▶ [EXERCISE DIRECTIONS] Give the records again in full, exactly as they are.

'''

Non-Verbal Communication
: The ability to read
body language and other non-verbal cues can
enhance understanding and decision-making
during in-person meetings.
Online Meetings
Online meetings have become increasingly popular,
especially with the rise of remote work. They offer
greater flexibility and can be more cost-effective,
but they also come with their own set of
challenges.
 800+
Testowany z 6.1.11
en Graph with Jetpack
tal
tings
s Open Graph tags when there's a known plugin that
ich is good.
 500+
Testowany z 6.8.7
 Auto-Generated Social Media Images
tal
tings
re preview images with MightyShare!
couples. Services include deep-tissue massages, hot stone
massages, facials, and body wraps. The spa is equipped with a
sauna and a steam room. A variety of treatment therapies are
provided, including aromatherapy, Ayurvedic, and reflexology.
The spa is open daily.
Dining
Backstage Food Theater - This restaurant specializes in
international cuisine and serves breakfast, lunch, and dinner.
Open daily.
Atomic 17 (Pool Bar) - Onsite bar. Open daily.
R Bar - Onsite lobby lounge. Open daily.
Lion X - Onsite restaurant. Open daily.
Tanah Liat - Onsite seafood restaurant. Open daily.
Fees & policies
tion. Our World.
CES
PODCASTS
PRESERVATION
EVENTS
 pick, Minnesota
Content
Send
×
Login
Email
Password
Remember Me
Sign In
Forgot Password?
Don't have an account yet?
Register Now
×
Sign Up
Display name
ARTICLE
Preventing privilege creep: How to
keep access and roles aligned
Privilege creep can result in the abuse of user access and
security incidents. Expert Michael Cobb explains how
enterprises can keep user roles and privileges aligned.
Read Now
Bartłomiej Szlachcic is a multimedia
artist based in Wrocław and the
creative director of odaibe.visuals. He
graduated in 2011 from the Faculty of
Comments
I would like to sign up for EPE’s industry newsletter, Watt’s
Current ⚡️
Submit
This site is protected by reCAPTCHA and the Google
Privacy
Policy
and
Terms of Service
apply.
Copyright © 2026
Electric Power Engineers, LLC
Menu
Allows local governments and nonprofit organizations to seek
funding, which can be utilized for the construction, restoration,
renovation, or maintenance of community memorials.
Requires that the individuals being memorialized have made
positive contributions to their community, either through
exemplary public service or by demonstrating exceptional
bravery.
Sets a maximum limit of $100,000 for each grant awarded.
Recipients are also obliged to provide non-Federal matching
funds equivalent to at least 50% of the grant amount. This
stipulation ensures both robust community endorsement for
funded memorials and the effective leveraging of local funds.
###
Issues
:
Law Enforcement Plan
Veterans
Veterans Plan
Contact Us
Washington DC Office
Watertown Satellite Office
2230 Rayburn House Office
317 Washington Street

'''

▶ [EXERCISE RESPONSE]
Non-Verbal Communication
: The ability to read
body language and other non-verbal cues can
enhance understanding and decision-making
during in-person meetings.
Online Meetings
Online meetings have become increasingly popular,
especially with the rise of remote work. They offer
greater flexibility and can be more cost-effective,
but they also come with their own set of
challenges.
 800+
Testowany z 6.1.11
en Graph with Jetpack
tal
tings
s Open Graph tags when there's a known plugin that
ich is good.
 500+
Testowany z 6.8.7
 Auto-Generated Social Media Images
tal
tings
re preview images with MightyShare!
couples. Services include deep-tissue massages, hot stone
massages, facials, and body wraps. The spa is equipped with a
sauna and a steam room. A variety of treatment therapies are
provided, including aromatherapy, Ayurvedic, and reflexology.
The spa is open daily.
Dining
Backstage Food Theater - This restaurant specializes in
international cuisine and serves breakfast, lunch, and dinner.
Open daily.
Atomic 17 (Pool Bar) - Onsite bar. Open daily.
R Bar - Onsite lobby lounge. Open daily.
Lion X - Onsite restaurant. Open daily.
Tanah Liat - Onsite seafood restaurant. Open daily.
Fees & policies
tion. Our World.
CES
PODCASTS
PRESERVATION
EVENTS
 pick, Minnesota
Content
Send
×
Login
Email
Password
Remember Me
Sign In
Forgot Password?
Don't have an account yet?
Register Now
×
Sign Up
Display name
ARTICLE
Preventing privilege creep: How to
keep access and roles aligned
Privilege creep can result in the abuse of user access and
security incidents. Expert Michael Cobb explains how
enterprises can keep user roles and privileges aligned.
Read Now
Bartłomiej Szlachcic is a multimedia
artist based in Wrocław and the
creative director of odaibe.visuals. He
graduated in 2011 from the Faculty of
Comments
I would like to sign up for EPE’s industry newsletter, Watt’s
Current ⚡️
Submit
This site is protected by reCAPTCHA and the Google
Privacy
Policy
and
Terms of Service
apply.
Copyright © 2026
Electric Power Engineers, LLC
Menu
Allows local governments and nonprofit organizations to seek
funding, which can be utilized for the construction, restoration,
renovation, or maintenance of community memorials.
Requires that the individuals being memorialized have made
positive contributions to their community, either through
exemplary public service or by demonstrating exceptional
bravery.
Sets a maximum limit of $100,000 for each grant awarded.
Recipients are also obliged to provide non-Federal matching
funds equivalent to at least 50% of the grant amount. This
stipulation ensures both robust community endorsement for
funded memorials and the effective leveraging of local funds.
###
Issues
:
Law Enforcement Plan
Veterans
Veterans Plan
Contact Us
Washington DC Office
Watertown Satellite Office
2230 Rayburn House Office
317 Washington Street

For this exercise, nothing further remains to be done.